Phan’s story was similar to the one my students told: He fled Vietnam in a boat with his family as a child, spent time in refugee camps, and finally settled in California. He grew up to be an engineer, successful by America’s standards (and his family’s), but deeply conflicted over his Vietnamese origins, and what might have happened if he stayed back. So Phan quit his job, setting out on a multi-country bicycle journey to find answers.

Even though he spoke fluent Vietnamese and remembered the country well, he was treated as an outsider from the moment he arrived in Ho Chi Minh City, enduring the slur “Viet-Kieu” (foreign Vietnamese) constantly. Phan pedaled around the country, revisiting his childhood haunts (by the way: the bicycle part is also quite fascinating). The contrast between prosperous California and the Vietnam he finds on his journeys couldn’t be more stark. Things may have changed quite a bit since Phan’s journey almost 20 years ago. Word has it Vietnam is in the throes of a cultural and economic boom right now, and we look forward to seeing that for ourselves.

Phan also goes back and forth from the bicycle journey, to the story of Vietnam’s fall and his family’s escape. I watched the fall of Saigon (now Ho Chi Minh City) on television, and never forgot the heartbreak of it; hearing the same story told from the perspective of those South Vietnamese citizens who didn’t get out that day was sobering.

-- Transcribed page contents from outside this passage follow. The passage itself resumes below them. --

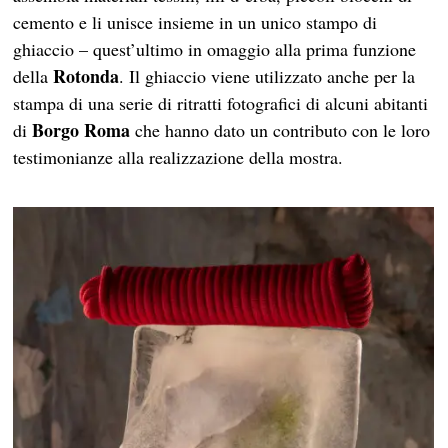
cemento e li unisce insieme in un unico stampo di
ghiaccio – quest’ultimo in omaggio alla prima funzione
Rotonda
della
. Il ghiaccio viene utilizzato anche per la
stampa di una serie di ritratti fotografici di alcuni abitanti
Borgo Roma
di
che hanno dato un contributo con le loro
testimonianze alla realizzazione della mostra.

The Gift of Rain, by Tan Twan Eng, 2007. 432 pgs.

★★★★★ Five stars for its compelling story of what happens when one man’s idealistic commitments to universal harmony, balance and duty run head-on into the cruel brutalities of war.

★★★★★ Five stars for gorgeous descriptions of just about everything.

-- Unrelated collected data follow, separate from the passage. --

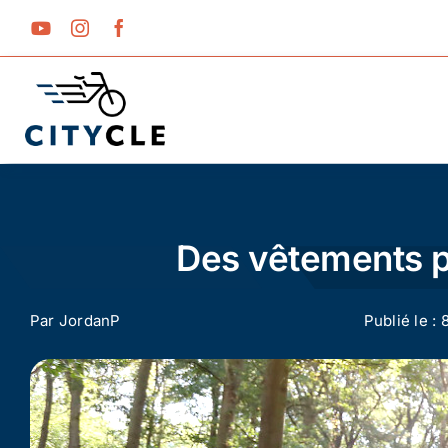
Passer
au
contenu
Des vêtements pl
Par
JordanP
Publié le :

The Gift of Rain won the 2007 Man Booker Prize, and I can see why.

Phillip Hutton, born to a British officer and a Chinese mother in colonial Malaya, just doesn’t fit, even though he is a member of one of Malaya’s richest, most powerful families. A Japanese aikido master becomes Phillip’s mentor when he is a young boy; his complete devotion to his sensai, and the wrenching conflicts he endures because of that devotion, kept me reading far into the night.

The Gift of Rain, by Tan Than Eng, 2007.

Spoiler alert: Turns out the master started grooming the young boy early for his own spying purposes, so when the Japanese finally occupy the island and start committing war atrocities, brutally subjugating Penang’s population, Hutton must decide between his loyalty to his beloved master, or to save his family and honor his deeply held beliefs – or try, to no avail – or to do nothing at all. Many, many complex dilemmas here, and Eng certainly had me thinking.

The parts of this story that detail Japanese war atrocities make for brutal reading, but I valued the historical context it gives to our upcoming visits to Malaysia, as well as Japan. I also note Eng’s exploration of the bittersweet possibility of growth and redemption at the end of life; it’s never really too late for that.